What the task requires
When the line containing "store training videos?" appears in the entries below, begin printing there and stop after the line containing "acquired notoriety should"; print each of those lines exactly and no other line.
- - - - - - -
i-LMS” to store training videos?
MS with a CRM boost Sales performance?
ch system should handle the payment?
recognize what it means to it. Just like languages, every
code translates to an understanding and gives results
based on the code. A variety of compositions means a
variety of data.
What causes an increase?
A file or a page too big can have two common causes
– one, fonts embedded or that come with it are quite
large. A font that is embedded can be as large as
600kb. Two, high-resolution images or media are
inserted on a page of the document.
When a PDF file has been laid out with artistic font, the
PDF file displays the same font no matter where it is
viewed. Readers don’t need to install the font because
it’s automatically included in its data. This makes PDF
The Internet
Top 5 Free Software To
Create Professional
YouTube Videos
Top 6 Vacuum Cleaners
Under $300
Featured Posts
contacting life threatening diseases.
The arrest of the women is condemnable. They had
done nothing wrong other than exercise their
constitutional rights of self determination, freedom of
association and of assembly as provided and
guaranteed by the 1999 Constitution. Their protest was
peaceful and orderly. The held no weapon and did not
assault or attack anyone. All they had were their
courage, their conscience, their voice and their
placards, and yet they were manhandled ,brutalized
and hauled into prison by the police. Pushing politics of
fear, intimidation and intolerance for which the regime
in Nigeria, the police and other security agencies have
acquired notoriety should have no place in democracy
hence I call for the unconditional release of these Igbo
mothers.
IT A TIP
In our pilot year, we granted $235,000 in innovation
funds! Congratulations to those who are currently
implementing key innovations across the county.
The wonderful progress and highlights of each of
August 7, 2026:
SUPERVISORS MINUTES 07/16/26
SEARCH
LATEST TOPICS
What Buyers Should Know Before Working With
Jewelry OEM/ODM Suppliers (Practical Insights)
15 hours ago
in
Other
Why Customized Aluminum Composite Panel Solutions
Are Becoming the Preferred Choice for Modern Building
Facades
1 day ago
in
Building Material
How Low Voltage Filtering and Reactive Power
- - - - - - -
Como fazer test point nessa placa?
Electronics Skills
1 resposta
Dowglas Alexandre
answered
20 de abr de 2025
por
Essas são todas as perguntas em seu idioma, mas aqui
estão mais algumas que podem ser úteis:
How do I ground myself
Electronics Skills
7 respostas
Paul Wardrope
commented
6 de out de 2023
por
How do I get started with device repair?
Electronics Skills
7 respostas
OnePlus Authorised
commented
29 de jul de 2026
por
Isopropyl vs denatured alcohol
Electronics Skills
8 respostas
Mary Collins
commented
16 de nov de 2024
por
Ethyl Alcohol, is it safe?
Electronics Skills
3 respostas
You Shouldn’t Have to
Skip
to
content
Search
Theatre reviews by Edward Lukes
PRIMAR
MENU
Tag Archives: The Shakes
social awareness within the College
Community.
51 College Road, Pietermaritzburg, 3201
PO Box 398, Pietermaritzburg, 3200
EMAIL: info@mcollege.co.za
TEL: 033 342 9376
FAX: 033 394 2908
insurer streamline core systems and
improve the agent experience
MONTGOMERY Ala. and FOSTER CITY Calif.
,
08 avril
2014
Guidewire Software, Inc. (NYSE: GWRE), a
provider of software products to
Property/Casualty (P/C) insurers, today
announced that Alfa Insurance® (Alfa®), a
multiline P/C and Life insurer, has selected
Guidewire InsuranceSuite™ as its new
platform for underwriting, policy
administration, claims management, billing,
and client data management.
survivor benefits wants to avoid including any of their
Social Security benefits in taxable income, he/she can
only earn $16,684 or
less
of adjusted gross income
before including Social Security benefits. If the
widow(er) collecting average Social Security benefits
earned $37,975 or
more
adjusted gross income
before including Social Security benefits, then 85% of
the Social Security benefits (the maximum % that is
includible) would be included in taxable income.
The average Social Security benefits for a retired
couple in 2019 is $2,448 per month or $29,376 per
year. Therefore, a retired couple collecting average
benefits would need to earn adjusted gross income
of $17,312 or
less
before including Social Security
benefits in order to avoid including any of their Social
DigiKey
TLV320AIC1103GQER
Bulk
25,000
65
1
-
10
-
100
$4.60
- - - - - - -
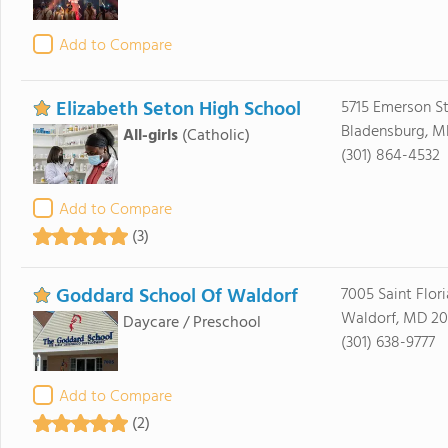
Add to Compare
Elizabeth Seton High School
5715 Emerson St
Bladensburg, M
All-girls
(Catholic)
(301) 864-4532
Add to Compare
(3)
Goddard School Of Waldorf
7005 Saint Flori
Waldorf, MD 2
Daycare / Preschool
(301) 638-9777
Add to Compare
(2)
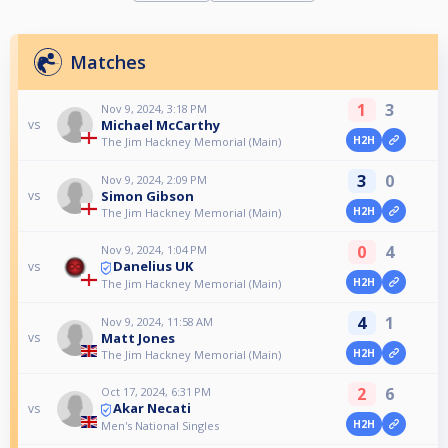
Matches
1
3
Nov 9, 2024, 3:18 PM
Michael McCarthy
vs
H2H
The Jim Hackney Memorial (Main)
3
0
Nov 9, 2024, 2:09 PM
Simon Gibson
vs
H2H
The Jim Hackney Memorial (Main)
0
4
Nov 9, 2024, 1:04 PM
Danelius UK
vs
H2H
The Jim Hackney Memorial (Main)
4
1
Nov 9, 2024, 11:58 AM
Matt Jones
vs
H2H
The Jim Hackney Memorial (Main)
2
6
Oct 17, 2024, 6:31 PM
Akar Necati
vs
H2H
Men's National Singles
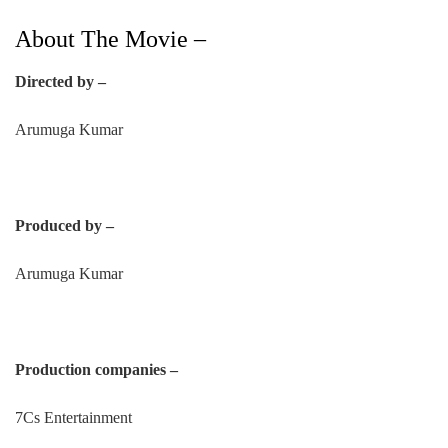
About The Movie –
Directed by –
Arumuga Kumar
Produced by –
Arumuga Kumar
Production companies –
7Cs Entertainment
- - - - - - -
Written solution
i-LMS” to store training videos?
MS with a CRM boost Sales performance?
ch system should handle the payment?
recognize what it means to it. Just like languages, every
code translates to an understanding and gives results
based on the code. A variety of compositions means a
variety of data.
What causes an increase?
A file or a page too big can have two common causes
– one, fonts embedded or that come with it are quite
large. A font that is embedded can be as large as
600kb. Two, high-resolution images or media are
inserted on a page of the document.
When a PDF file has been laid out with artistic font, the
PDF file displays the same font no matter where it is
viewed. Readers don’t need to install the font because
it’s automatically included in its data. This makes PDF
The Internet
Top 5 Free Software To
Create Professional
YouTube Videos
Top 6 Vacuum Cleaners
Under $300
Featured Posts
contacting life threatening diseases.
The arrest of the women is condemnable. They had
done nothing wrong other than exercise their
constitutional rights of self determination, freedom of
association and of assembly as provided and
guaranteed by the 1999 Constitution. Their protest was
peaceful and orderly. The held no weapon and did not
assault or attack anyone. All they had were their
courage, their conscience, their voice and their
placards, and yet they were manhandled ,brutalized
and hauled into prison by the police. Pushing politics of
fear, intimidation and intolerance for which the regime
in Nigeria, the police and other security agencies have
acquired notoriety should have no place in democracy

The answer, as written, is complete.